Neste capítulo, tecemos considerações sobre a multimodalidade, o uso da fala com os papéis diferenciados de suas marcações prosódicas, a diversidade da linguagem gestual, incluindo os gestos e o tocar enquanto linguagem. No próximo, situaremos essas temáticas no campo da cegueira, dentre as quais discutiremos o estatuto do toque na criança cega, finalizando com reflexões sobre as implicações da cegueira na atenção conjunta, foco desta tese.

CAPÍTULO III

3. Cegueira, linguagem e interação

Neste capítulo, entraremos no estudo da cegueira, buscando refletir sobre essa deficiência sensorial e sobre a linguagem enquanto funcionamento multimodal, situando questões da prosódia e gestualidade no contexto de interação mãe-criança cega.

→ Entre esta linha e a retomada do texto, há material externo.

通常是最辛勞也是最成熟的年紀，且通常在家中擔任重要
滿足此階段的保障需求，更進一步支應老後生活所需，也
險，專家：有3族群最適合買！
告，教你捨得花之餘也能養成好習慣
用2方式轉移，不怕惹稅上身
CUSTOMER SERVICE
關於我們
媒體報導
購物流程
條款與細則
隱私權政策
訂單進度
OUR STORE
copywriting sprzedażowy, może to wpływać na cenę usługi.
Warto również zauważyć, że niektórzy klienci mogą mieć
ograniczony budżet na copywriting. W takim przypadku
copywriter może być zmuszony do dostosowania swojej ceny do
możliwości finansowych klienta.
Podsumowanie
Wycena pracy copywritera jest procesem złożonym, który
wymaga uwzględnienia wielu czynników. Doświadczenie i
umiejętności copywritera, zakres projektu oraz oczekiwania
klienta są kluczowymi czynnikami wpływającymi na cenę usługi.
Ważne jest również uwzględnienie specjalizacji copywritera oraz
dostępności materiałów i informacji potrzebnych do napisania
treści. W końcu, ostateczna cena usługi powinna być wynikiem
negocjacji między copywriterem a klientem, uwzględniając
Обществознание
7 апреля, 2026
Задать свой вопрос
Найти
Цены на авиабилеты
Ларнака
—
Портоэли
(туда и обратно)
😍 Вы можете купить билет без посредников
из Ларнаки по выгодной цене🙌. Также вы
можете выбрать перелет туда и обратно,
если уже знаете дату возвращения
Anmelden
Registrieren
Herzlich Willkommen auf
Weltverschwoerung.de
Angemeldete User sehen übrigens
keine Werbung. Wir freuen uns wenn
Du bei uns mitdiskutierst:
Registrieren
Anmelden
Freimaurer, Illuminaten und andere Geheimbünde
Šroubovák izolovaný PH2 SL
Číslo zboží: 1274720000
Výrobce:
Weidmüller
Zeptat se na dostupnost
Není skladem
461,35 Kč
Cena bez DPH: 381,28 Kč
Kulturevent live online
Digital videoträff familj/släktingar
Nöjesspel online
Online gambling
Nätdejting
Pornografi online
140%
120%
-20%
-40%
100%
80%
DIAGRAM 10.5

Inicialmente, contextualizaremos brevemente a cegueira enquanto deficiência visual, procurando compreender seu conceito e classificação, de forma a conhecer o perfil da criança, objeto de estudo desta tese.

Em seguida, discutiremos as configurações multimodais na interação mãe-criança cega, incluindo considerações e análises sobre a fala materna e suas marcações prosódicas, a gestualidade e o estatuto do toque na díade mãe-criança cega.

Para concluir o capítulo, considerando que ainda é uma área de estudo incipiente e é o ponto central desta tese, dedicaremos o último tópico a uma breve reflexão das implicações da cegueira para a atenção conjunta, assumindo a premissa de que a fala e o toque configuram essa cena.